In September—against all evidence to the contrary—Barr echoed Trump’s claims about voting by mail, calling it “very open to fraud and coercion,” “reckless and dangerous,” and “playing with fire.”  

And by November, Barr was ordering federal prosecutors to investigate “substantial allegations” of voting fraud, if they existed, according to reporting last fall by the Associated Press.

Some career Justice Department officials were aghast, including the head of the department’s Public Integrity Section (PIN), based on reporting from Politico. When Corey Amundson, a career Justice Department official who spent two decades in law enforcement, learned the FBI was preparing to conduct interviews into a matter in Georgia, he balked. 

The issue involved a viral video that Trump allies claimed showed election workers at an Atlanta-based State Farm supposedly pulling ballots out of “suitcases.” But Georgia’s Secretary of State had already investigated the matter and put it to rest.

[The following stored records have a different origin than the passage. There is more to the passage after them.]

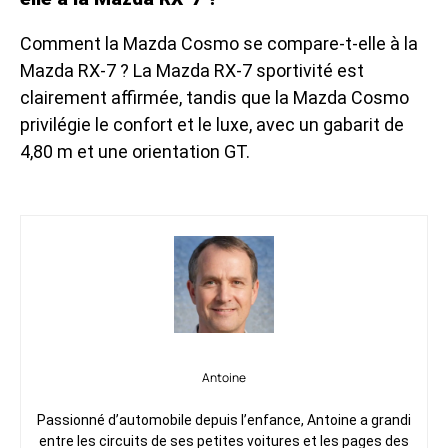
Comment la Mazda Cosmo se compare-t-elle à la
Mazda RX-7 ? La
Mazda RX-7 sportivité
est
clairement affirmée, tandis que la Mazda Cosmo
privilégie le confort et le luxe, avec un gabarit de
4,80 m et une orientation GT.
Antoine
Passionné d’automobile depuis l’enfance, Antoine a grandi
entre les circuits de ses petites voitures et les pages des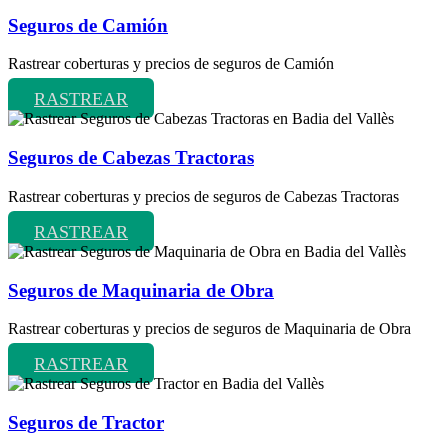
Seguros de Camión
Rastrear coberturas y precios de seguros de Camión
RASTREAR
Seguros de Cabezas Tractoras
Rastrear coberturas y precios de seguros de Cabezas Tractoras
RASTREAR
Seguros de Maquinaria de Obra
Rastrear coberturas y precios de seguros de Maquinaria de Obra
RASTREAR
Seguros de Tractor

“[Secretary of State] investigators have already conducted recorded interviews of the individuals at issue, and such interviews reportedly revealed nothing to suggest nefarious activity with regard to the integrity of the election,” Amundson wrote to an FBI official on Dec. 7. “The FBI ‘re-interviewing’ those individuals at this point and under the current circumstances risks great damage to the Department’s reputation, including the possible appearance of being motivated by partisan concerns.”

Barr’s November memo, however, had already ordered the FBI to open fraud inquiries and settle them more quickly than the department had in the past. The break from protocol had also caused consternation within the department criminal division.

In response to Amundson’s email, a top FBI official emailed DOJ political appointee Richard Donoghue several hours later—who has emerged as a central figure in the department’s post-election drama.

“This is putting us in a bad spot,” wrote David Bowdich, the FBI’s second in command. “I feel like we are operating under an antiquated thought process here. Everyone understood that before the election we should not do these types of inquiries, but we are in a place right now in this election cycle in which these types of allegations are important to vet out, particularly when many in the country are still questioning the results.”

Donoghue replied several hours later, concluding that it was Barr’s call to make and the attorney general had spoken. 

“The fact is that millions of Americans have come to believe (rightly or wrongly) that something untoward took place, and it is incumbent on the Department to timely conduct a limited investigation to assure the American people that we have looked at these claims,” wrote Donoghue. 

“If we come to the same conclusion as the GA SOS, then that should give the public increased confidence in the election results in GA,” Donoghue continued. “If we come to a different conclusion, then we’ll deal with that.”

Donoghue ended by sympathizing with the FBI’s seemingly no-win situation.

“Sorry that you and your team have been dragged into this again,” he said. “Unfortunately, this is the reality of working here these days.”

On December 1, Barr told the Associated Press the department had been following up on specific fraud claims and, “to date, we have not seen fraud on a scale that could have effected a different outcome in the election.”

The email exchange over the unfounded ballot stuffing claim in Georgia shows that federal investigators continued their inquiries after Barr’s early December pronouncement disputing Trump. In mid-December, Barr announced his resignation and left Jeffrey Rosen, who would become acting attorney general, and his top deputy, Donoghue, to suffer through Trump’s increasingly desperate pressure campaign.

But ultimately, having federal investigators dispense with a series of Trump’s ridiculous fraud claims helped increase confidence in the election among Americans still grounded in reality. That public trust has proven particularly critical given that a substantial majority of Republicans continue to baselessly believe the election was stolen.